If you factor out anti-foreign bias, there is no difference in your "balance of trade" with Wal-Mart and the US balance of trade with China. If you believe that to be false and the law of comparative advantage to be false, then simply grow/produce all your own food and see how much "cheaper" it is.

Make-Work Bias - "The public often literally believes that labor is better use than conserve. Saving labor, producing more goods with with fewer man hours, is widely perceived not as progress, but as a danger." ... "No solitary man would ever conclude that, in order to make sure that is own labor had something to occupy it, he should break the tools that save him labor, neutralize the fertility of the soil, or return to the sea the goods that it may have brought him. He would understand, in short, that saving in labor is nothing else than progress."

Pessimistic Bias - "Two more generations should saturate the world with population, and should exhaust the mines. When that moment comes, economical decay, or the decay of economical civilization, should set in" (Henry Adams, 1898) It is never very hard to find people to explain to you how the past was better, the present is going downhill and the future is going to be awful. Humans tend to confuse their own life cycle with that of the world.

David Hume said; "The humour of blaming the present and admiring the past, is strongly rooted in human nature, and has an influence on even on persons endued with the profoundest judgment and most extensive learning". It isn't hard to imagine what many of the average voters with below average judgment and learning think.

In order to show what the public thinks, the book leans heavily on the Harvard "Survey of Americans and Economists on the Economy" or SAEE. This part of the book gets a little dry, but the bottom line is that people that have earned money money to improve their economic position (not those born rich, not those that win the lottery) and people with college degrees are much closer to understanding economics.

So after a lot of statistics and other analysis, he concludes that since the cost of each vote is effectively zero, people would much rather vote their biases because those make them feel better, so Democracy is irrational at least for economics. Worse, we seem to keep wanting to move to a more popular vote posture and adding in regular polls to make the "public view" more widely felt, and thus encourage more irrational behavior.
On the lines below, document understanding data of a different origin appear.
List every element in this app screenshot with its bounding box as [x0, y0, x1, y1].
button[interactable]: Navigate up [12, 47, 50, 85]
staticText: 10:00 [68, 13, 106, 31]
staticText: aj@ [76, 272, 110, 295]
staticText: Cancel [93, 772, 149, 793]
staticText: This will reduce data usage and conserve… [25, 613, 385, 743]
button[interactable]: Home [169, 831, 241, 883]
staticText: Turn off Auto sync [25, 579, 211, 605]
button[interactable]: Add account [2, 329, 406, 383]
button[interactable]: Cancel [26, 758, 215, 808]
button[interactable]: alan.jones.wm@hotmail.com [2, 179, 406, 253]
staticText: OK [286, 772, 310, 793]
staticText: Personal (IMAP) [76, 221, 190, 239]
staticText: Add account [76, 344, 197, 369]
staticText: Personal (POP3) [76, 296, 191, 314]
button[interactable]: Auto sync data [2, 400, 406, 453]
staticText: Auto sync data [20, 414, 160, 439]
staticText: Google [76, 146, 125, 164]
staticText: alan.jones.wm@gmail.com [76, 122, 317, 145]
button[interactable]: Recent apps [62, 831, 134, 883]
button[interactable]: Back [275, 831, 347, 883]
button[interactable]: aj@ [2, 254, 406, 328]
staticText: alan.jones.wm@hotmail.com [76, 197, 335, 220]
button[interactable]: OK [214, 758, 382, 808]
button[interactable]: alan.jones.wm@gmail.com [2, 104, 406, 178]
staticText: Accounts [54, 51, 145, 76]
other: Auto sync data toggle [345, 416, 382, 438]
For me the scariest thing was that a lot of what appears to be malevolent behaviour on the part of politicians and the MSM can be explained by simple stupidity. Once again, Heinlein's axiom is proven; "NEVER attribute that to malice that can be explained by simple stupidity".

The book is very entertaining on balance, but a bit frightening. "Should my book push you toward democratic pessimism? Yes. Above all I emphasize that voters are irrational. But I also accept two views common among democratic enthusiasts: That voters are largely unselfish and politicians usually comply with public opinion. Counter-intuitively; this threefold combination - irrational cognition, selfless motivation, and modest slack is "as bad as it gets".

"What economists currently see as the optimal balance between markets and government rests upon an overestimate of the virtues of democracy. In many cases, economists should embrace the free market in spite of it's defects, because it still outshines the democratic alternative."

The book is WELL worth reading in it's entirety, although not much is lost if one wants to skim the supporting statistical and survey information. There is MUCH more covered than I comment on here, and I'm not really sure that I covered all the high points.